Search code examples
pythonlistpysparkisin

Check if any of the values from list are in pyspark column's list


I have this problem with my pyspark dataframe, I created a column with collect_list() by doing normal groupBy agg and I want to write something that would return Boolean with information if at least 1 of the values in this list is in some other list of "constants":

# this is just an example of data

data = [
    (111, ["A", "B", "C"]),
    (222, ["C", "D", "E"]),
    (333, ["D", "E", "F"]),
]

schema = ["id", "my_list"]

df = spark_session.createDataFrame(data, schema=schema)

# this list is for the comparsion
constants = ["A", "B", "C", "D"]

# here I want to check if at least 1 element in list within a column is in constants
contains_any_udf = udf(lambda x: F.any(item in const_list for item in x), BooleanType())

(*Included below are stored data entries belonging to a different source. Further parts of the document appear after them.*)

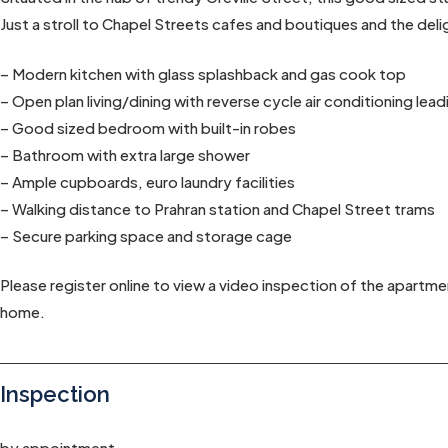
Just a stroll to Chapel Streets cafes and boutiques and the deli
– Modern kitchen with glass splashback and gas cook top
– Open plan living/dining with reverse cycle air conditioning lea
– Good sized bedroom with built-in robes
– Bathroom with extra large shower
– Ample cupboards, euro laundry facilities
– Walking distance to Prahran station and Chapel Street trams
– Secure parking space and storage cage
Please register online to view a video inspection of the apartme
home.
Inspection
by appointment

df_result = df.withColumn("is_in_col", contains_any_udf(df["my_list"]))

Is there any better way? I tried array_contains, array_intersect, but with poor result.

What Im expecting is same df with additional column that would contain True if at least 1 value from column "my_list" is within list of constants


Solution

  • What you need is the arrays_overlap function.

    import pyspark.sql.functions as F
    ...
    df = df.withColumn('is_in_col', F.arrays_overlap('my_list', F.array([F.lit(e) for e in constants])))